Ted, who spoke four languages, was offered a post as liaison officer in Thailand by Suganthini’s brother-in-law, Gen Sak Sutsakhan. Instantly acquiring the rank of Major, Ted and his young family moved to Bangkok, and every month he travelled back to Cambodia to collect the wages for his soldiers.
But the situation at home was increasingly dangerous and on his last trip, in April 1975, the capital fell. Ted managed to escape on the last flight out of Phnom Penh but Suganthini’s parents were left behind. She later discovered that they were among the first to be executed by the Khmer Rouge.

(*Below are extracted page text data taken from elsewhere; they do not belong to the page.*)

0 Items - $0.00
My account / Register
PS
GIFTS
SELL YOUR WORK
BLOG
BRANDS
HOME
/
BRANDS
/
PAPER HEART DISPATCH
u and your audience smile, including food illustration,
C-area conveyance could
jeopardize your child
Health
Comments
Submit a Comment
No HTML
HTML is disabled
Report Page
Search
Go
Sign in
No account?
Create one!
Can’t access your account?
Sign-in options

The following month, US President Gerald Ford insisted the US should welcome 130,000 refugees from Vietnam and Cambodia, telling any critics: “We’re a country built by immigrants from all areas of the world, and we’ve always been a very humanitarian nation.”
Ted and Suganthini sold everything they had and arrived in California on one of the first refugee flights, with their three children, an adopted nephew and two nieces. The family were housed in a hastily erected refugee camp on a marine training base, Camp Pendleton. In order to be allowed to leave the camp and find work, they needed an American sponsor, who would find them a job and somewhere to live.

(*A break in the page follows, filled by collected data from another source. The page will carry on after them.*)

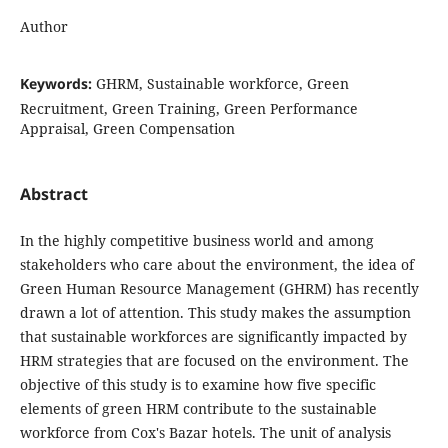
Author
Keywords:
GHRM, Sustainable workforce, Green
Recruitment, Green Training, Green Performance
Appraisal, Green Compensation
Abstract
In the highly competitive business world and among
stakeholders who care about the environment, the idea of
Green Human Resource Management (GHRM) has recently
drawn a lot of attention. This study makes the assumption
that sustainable workforces are significantly impacted by
HRM strategies that are focused on the environment. The
objective of this study is to examine how five specific
elements of green HRM contribute to the sustainable
workforce from Cox's Bazar hotels. The unit of analysis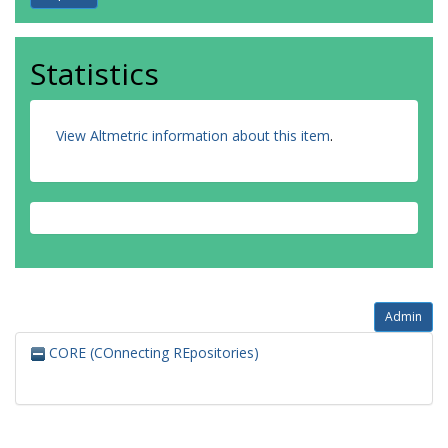
Statistics
View Altmetric information about this item
.
Admin
CORE (COnnecting REpositories)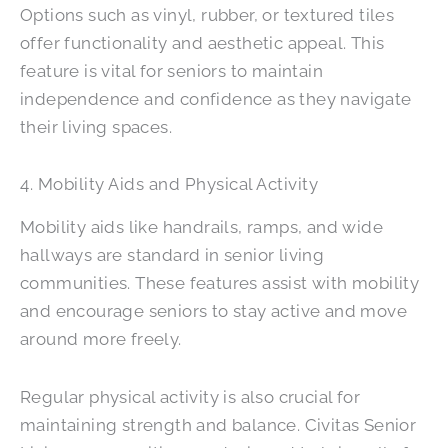
Options such as vinyl, rubber, or textured tiles
offer functionality and aesthetic appeal. This
feature is vital for seniors to maintain
independence and confidence as they navigate
their living spaces.
4. Mobility Aids and Physical Activity
Mobility aids like handrails, ramps, and wide
hallways are standard in senior living
communities. These features assist with mobility
and encourage seniors to stay active and move
around more freely.
Regular physical activity is also crucial for
maintaining strength and balance. Civitas Senior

For weeks, they watched other families leave, until finally they, too, were sponsored by a pastor from a church in Tustin, Orange County, about 35 miles south of Los Angeles. Ted worked as the church janitor but he soon realised earning $500 a month wouldn’t be enough to support his family. With the pastor’s permission he went out and got two more jobs, as a sales person from 6pm to 10pm and petrol attendant from 10pm to 6am.
Next to the petrol station there was a doughnut shop called DK Donuts. It smelled delicious and when he first tasted one it reminded him of something from home – a fried pastry, also circular, called nom kong. “It made me homesick,” says Ted.
All night long Ted would watch people buying coffee and doughnuts, and he realised it was a good business. One night he asked the woman at the counter if saving $3,000 would be enough to buy a doughnut shop. She said he would be throwing his money away. Instead, she told him about a training programme run by the doughnut chain, Winchell’s. Ted became their first South East Asian trainee.
“I learned to bake, to take care of payroll, cleaning, sales – everything,” he says. One of the tricks he learned was to bake doughnuts in small batches throughout the day to keep them fresh – and because the smell of baking was the best form of advertising.
When he completed his three-month training, Winchell’s gave him a shop to run on Balboa Pier, a tourist spot on the Newport peninsula not far from Tustin. Suganthini became the smiling face behind the counter, even though she hardly spoke any English. Ted did a lot of the baking at night, with his youngest son, Chris, collecting a light dusting of flour as he slept beside him in the kitchen.